**AIM OF THE TASK:**
Search each line below for the word "trên" and list those that contain it.

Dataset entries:
--- --- ---
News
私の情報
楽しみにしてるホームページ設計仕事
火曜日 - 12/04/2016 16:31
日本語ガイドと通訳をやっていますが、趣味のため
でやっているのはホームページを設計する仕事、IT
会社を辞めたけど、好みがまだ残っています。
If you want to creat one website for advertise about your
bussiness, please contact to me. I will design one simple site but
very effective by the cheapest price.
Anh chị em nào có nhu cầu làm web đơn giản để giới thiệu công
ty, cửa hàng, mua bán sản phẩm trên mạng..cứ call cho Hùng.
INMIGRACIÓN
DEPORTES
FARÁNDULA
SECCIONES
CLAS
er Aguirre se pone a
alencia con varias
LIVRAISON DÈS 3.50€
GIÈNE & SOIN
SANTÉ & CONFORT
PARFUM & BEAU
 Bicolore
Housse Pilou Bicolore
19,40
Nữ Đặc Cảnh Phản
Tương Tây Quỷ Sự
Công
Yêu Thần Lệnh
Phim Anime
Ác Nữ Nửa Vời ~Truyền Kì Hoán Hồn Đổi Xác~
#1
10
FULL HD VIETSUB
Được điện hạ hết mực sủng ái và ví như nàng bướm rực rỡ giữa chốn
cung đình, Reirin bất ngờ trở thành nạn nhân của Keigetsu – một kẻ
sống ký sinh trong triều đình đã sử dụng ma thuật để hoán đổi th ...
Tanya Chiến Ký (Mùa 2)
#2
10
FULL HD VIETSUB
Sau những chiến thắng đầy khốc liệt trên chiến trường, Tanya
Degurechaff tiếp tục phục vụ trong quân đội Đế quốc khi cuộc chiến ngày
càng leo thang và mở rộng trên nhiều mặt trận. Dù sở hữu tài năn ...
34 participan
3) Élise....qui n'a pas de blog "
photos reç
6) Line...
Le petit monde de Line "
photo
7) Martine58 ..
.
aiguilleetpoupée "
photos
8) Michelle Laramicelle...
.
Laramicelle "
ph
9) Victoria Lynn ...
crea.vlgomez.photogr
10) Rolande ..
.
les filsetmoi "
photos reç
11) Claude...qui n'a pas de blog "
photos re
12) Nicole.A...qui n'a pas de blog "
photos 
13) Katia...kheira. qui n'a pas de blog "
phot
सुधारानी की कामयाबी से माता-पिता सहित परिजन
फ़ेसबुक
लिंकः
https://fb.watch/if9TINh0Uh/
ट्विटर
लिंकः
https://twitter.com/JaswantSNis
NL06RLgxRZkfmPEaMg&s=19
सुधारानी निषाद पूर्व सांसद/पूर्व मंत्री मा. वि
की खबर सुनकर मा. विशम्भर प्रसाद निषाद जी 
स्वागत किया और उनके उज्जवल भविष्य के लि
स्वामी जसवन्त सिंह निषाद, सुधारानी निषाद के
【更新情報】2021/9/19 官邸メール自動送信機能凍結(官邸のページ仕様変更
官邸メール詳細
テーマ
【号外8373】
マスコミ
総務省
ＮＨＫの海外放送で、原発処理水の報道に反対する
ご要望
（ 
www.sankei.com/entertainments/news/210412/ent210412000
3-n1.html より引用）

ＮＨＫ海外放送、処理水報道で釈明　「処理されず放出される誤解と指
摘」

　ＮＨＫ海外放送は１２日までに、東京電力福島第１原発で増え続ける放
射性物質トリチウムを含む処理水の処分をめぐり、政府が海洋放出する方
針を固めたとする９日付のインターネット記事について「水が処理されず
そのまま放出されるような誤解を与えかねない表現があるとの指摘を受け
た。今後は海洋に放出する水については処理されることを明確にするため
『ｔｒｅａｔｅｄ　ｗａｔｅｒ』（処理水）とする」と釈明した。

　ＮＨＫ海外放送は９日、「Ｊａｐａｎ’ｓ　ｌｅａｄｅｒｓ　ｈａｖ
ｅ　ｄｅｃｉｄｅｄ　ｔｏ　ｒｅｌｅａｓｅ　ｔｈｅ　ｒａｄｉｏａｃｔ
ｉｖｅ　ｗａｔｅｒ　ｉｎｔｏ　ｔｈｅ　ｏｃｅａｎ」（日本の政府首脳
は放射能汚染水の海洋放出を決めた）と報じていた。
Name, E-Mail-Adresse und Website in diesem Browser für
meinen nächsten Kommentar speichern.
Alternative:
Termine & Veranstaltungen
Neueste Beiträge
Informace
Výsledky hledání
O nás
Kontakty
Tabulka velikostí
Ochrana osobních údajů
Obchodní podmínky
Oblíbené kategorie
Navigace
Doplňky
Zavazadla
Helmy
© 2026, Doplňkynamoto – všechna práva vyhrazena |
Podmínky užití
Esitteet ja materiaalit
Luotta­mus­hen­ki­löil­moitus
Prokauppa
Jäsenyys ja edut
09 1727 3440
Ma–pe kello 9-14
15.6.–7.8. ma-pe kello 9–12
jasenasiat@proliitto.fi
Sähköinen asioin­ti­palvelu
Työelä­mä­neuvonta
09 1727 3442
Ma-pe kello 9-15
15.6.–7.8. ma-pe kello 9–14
--- --- ---
**SOLUTION FOR THIS TASK:**
ty, cửa hàng, mua bán sản phẩm trên mạng..cứ call cho Hùng.
Sau những chiến thắng đầy khốc liệt trên chiến trường, Tanya
càng leo thang và mở rộng trên nhiều mặt trận. Dù sở hữu tài năn ...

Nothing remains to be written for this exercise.